WHAT YOU SHOULD DO:
Identify all lines of the data containing the string "with" and copy them.

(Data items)
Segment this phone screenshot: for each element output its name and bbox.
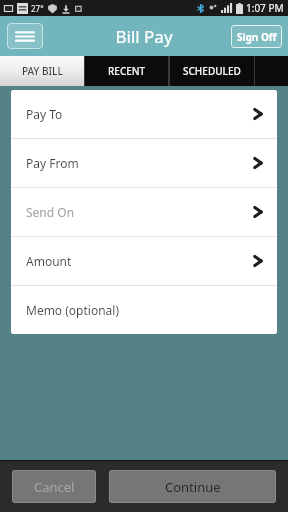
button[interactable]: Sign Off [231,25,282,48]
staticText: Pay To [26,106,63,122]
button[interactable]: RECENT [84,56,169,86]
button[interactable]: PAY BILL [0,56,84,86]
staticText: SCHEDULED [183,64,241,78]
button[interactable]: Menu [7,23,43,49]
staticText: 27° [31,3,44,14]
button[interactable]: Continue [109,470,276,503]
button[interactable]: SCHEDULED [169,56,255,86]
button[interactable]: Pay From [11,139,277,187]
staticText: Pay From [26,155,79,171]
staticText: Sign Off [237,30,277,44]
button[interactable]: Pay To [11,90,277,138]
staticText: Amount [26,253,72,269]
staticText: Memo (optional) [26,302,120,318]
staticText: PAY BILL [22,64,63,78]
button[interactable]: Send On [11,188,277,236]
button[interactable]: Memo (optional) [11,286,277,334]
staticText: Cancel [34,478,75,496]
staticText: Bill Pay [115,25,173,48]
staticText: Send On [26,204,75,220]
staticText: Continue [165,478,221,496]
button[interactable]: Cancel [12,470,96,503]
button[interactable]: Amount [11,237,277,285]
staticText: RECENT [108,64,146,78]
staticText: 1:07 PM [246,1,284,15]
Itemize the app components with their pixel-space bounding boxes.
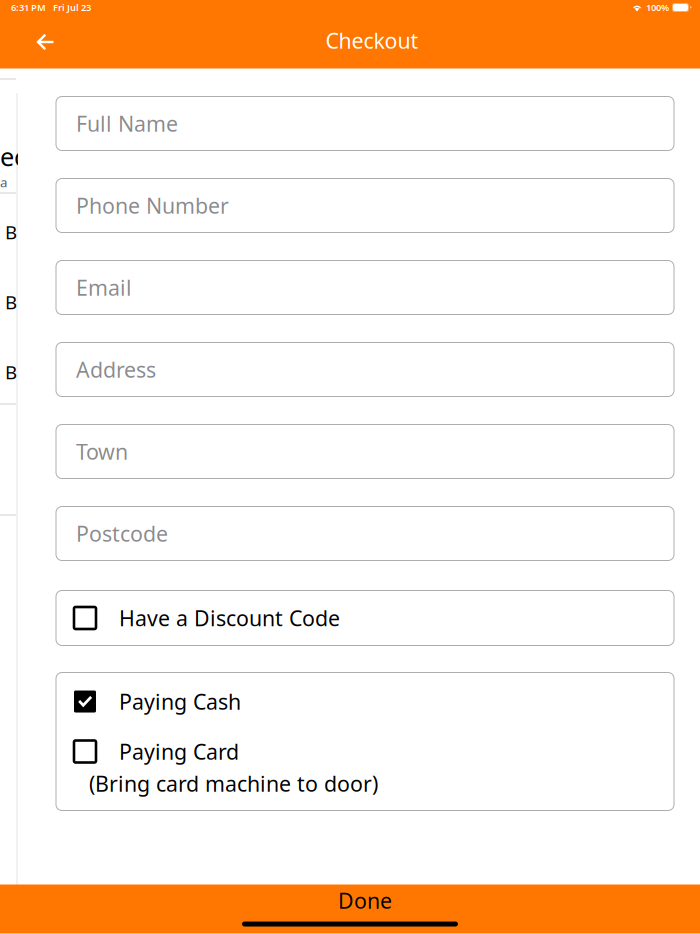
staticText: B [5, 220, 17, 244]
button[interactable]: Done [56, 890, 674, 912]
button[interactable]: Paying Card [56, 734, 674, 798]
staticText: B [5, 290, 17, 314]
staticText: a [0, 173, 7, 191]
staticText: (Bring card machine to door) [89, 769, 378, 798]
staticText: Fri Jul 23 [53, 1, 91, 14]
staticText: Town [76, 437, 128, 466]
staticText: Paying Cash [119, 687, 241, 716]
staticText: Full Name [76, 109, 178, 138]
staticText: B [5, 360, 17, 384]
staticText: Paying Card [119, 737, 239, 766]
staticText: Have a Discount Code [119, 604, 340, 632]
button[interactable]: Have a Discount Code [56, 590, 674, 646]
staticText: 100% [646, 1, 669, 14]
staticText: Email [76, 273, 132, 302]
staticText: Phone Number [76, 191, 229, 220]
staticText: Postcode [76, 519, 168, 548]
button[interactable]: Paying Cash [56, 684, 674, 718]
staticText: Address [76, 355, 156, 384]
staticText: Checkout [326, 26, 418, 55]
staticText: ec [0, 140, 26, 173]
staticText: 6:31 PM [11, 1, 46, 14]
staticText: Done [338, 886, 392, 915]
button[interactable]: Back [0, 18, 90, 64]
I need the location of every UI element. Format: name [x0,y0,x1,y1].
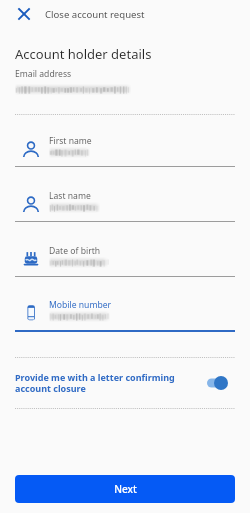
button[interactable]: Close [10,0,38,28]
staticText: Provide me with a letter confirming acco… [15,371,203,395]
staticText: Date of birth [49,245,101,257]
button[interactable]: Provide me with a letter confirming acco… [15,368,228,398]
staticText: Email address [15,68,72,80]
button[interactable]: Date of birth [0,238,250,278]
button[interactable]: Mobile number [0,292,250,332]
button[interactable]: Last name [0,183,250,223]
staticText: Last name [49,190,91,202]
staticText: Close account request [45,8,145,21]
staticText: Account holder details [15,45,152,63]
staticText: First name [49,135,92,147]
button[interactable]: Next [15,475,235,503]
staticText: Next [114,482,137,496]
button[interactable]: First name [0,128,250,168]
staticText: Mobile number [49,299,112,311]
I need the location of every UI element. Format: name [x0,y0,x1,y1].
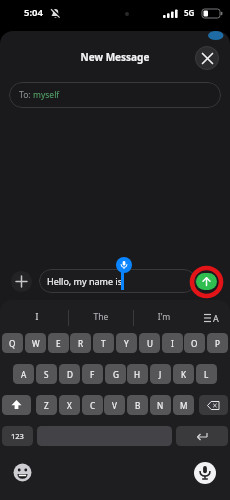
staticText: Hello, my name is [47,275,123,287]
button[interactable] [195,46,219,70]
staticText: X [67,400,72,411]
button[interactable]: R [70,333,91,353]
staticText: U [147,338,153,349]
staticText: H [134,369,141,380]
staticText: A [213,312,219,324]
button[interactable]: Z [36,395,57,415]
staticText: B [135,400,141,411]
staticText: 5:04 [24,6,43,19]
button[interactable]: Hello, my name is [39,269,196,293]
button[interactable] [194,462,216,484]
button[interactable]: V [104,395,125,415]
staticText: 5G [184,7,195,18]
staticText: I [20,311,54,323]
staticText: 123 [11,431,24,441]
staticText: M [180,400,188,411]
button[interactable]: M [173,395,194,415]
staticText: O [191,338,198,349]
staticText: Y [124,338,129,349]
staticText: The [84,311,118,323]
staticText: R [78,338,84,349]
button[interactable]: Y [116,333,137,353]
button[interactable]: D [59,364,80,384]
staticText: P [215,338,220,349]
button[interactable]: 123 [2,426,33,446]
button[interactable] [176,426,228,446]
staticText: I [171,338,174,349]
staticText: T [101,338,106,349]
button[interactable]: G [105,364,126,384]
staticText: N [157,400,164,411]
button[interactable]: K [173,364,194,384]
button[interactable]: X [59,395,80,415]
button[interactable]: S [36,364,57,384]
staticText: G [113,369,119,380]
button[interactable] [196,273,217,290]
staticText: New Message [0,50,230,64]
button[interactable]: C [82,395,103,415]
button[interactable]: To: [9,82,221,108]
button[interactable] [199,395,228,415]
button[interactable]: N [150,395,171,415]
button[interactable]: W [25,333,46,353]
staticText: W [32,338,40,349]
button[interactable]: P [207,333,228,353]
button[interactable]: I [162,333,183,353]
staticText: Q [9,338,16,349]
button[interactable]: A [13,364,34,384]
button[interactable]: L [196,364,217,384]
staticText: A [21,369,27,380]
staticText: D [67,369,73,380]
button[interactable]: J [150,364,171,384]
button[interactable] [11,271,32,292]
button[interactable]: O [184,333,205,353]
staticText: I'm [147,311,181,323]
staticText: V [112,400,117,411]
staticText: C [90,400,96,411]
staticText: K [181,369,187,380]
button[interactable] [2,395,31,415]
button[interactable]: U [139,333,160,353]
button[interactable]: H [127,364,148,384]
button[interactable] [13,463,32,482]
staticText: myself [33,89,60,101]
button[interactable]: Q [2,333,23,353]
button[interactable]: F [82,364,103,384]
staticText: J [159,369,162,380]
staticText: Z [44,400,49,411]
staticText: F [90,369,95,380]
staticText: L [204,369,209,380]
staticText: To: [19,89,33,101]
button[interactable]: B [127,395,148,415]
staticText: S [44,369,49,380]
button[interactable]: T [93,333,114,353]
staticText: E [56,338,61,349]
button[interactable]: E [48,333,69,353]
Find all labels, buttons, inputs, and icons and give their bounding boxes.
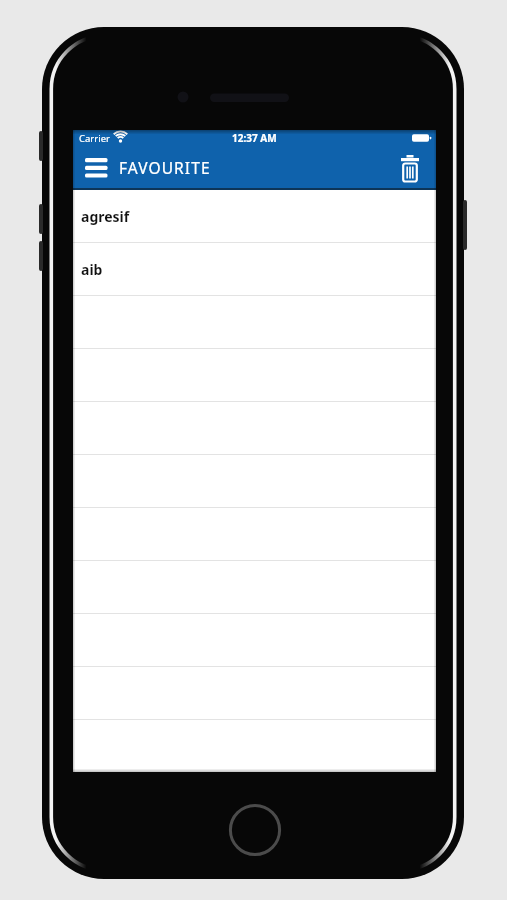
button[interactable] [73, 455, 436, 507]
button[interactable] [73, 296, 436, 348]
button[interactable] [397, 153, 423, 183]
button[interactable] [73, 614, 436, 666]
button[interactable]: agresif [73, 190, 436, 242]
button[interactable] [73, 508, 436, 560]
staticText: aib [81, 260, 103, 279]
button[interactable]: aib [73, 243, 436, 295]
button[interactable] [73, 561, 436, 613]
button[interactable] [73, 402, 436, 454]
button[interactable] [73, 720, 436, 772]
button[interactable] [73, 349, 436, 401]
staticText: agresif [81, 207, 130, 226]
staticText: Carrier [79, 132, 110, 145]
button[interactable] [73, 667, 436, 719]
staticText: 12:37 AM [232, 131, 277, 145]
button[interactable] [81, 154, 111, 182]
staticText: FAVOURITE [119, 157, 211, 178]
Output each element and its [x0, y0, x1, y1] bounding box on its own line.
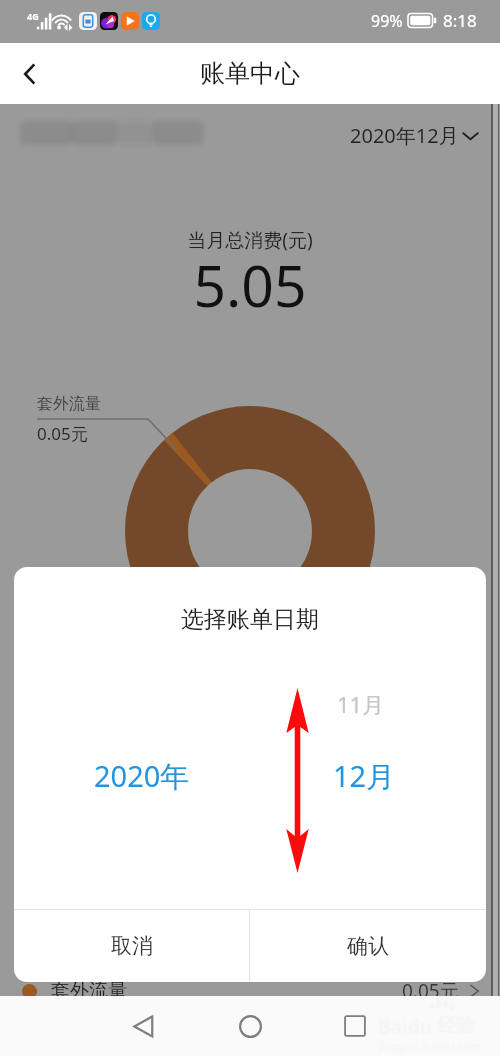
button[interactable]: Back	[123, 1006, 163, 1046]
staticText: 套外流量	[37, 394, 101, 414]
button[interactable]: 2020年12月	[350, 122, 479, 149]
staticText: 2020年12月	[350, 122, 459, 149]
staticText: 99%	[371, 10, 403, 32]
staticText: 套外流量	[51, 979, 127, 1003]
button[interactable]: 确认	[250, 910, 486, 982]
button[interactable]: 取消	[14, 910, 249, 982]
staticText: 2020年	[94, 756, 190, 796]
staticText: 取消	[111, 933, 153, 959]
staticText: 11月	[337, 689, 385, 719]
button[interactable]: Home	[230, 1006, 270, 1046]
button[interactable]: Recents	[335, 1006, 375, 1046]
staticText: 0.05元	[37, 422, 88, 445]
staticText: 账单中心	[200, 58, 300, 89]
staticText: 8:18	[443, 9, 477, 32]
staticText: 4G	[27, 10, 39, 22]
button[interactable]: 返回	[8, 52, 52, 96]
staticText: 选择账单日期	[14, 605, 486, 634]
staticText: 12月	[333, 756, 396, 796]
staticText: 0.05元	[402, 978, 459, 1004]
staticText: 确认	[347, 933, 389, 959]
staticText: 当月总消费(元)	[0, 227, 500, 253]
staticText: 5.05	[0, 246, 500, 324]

COMPLETED TASK:
Itemize the app components with their pixel-space bounding boxes.
staticText: Provide me with a letter confirming acco… [15,371,203,395]
button[interactable]: Provide me with a letter confirming acco… [15,368,228,398]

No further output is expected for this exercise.